__Records shown__
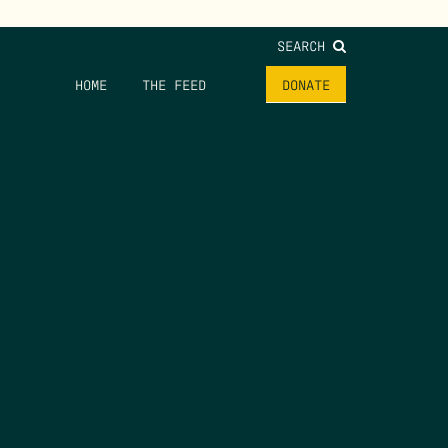
SEARCH
HOME
THE FEED
DONATE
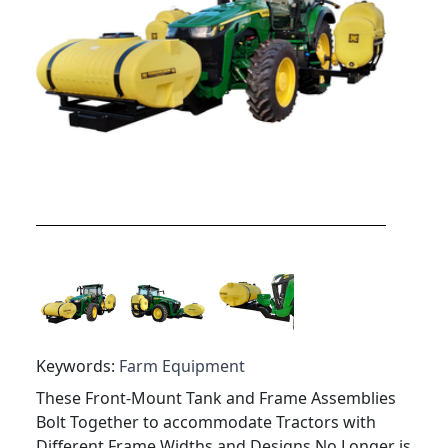
Keywords:
Farm Equipment
These Front-Mount Tank and Frame Assemblies
Bolt Together to accommodate Tractors with
Different Frame Widths and Designs No Longer is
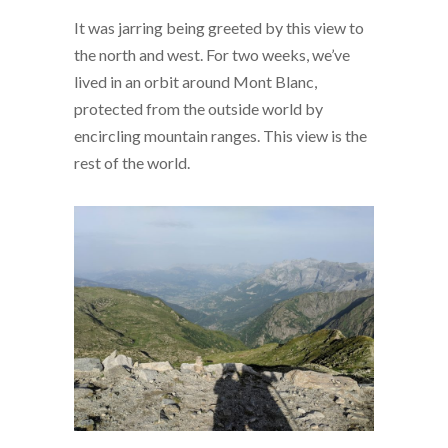
It was jarring being greeted by this view to
the north and west. For two weeks, we’ve
lived in an orbit around Mont Blanc,
protected from the outside world by
encircling mountain ranges. This view is the
rest of the world.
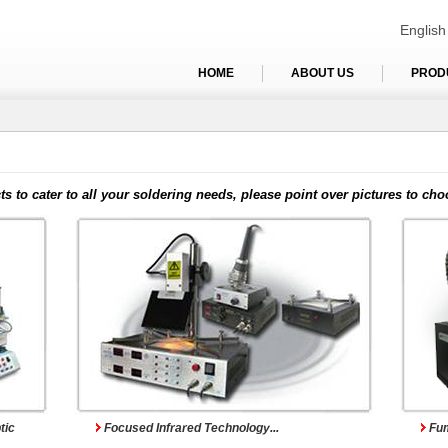
English
HOME
ABOUT US
PROD
s
Infrared Reworking Systems
Fu
ts to cater to all your soldering needs, please point over pictures to cho
Pre-heating Systems
Mu
tic
Focused Infrared Technology...
Fum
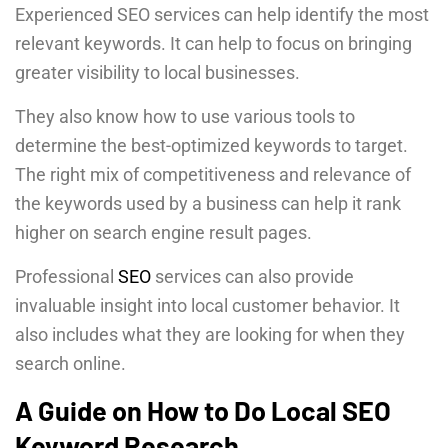
Experienced SEO services can help identify the most
relevant keywords. It can help to focus on bringing
greater visibility to local businesses.
They also know how to use various tools to
determine the best-optimized keywords to target.
The right mix of competitiveness and relevance of
the keywords used by a business can help it rank
higher on search engine result pages.
Professional
SEO
services can also provide
invaluable insight into local customer behavior. It
also includes what they are looking for when they
search online.
A Guide on How to Do Local SEO
Keyword Research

__Problem details__
Set the lines above down again, word for word, from the first through the one containing "lived in an"; pictures excluded.

__Response__
SEARCH
HOME
THE FEED
DONATE
Keywords:
Farm Equipment
These Front-Mount Tank and Frame Assemblies
Bolt Together to accommodate Tractors with
Different Frame Widths and Designs No Longer is
It was jarring being greeted by this view to
the north and west. For two weeks, we’ve
lived in an orbit around Mont Blanc,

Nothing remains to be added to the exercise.